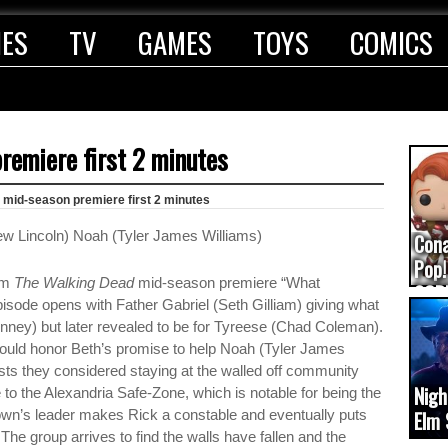
IES
TV
GAMES
TOYS
COMICS
remiere first 2 minutes
mid-season premiere first 2 minutes
Con
Pop!
rom
The Walking Dead
mid-season premiere “What
COD
ode opens with Father Gabriel (Seth Gilliam) giving what
(upd
inney) but later revealed to be for Tyreese (Chad Coleman).
ould honor Beth’s promise to help Noah (Tyler James
sts they considered staying at the walled off community
Nigh
to the Alexandria Safe-Zone, which is notable for being the
own’s leader makes Rick a constable and eventually puts
Elm 
The group arrives to find the walls have fallen and the
cam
#####
**Directions for this task:**
The answer must be the line containing "The Walking Dead" and every line after it through the end of the records, repeated exactly.

**Response to this exercise:**
The Walking Dead
mid-season premiere “What
COD
ode opens with Father Gabriel (Seth Gilliam) giving what
(upd
inney) but later revealed to be for Tyreese (Chad Coleman).
ould honor Beth’s promise to help Noah (Tyler James
sts they considered staying at the walled off community
Nigh
to the Alexandria Safe-Zone, which is notable for being the
own’s leader makes Rick a constable and eventually puts
Elm 
The group arrives to find the walls have fallen and the
cam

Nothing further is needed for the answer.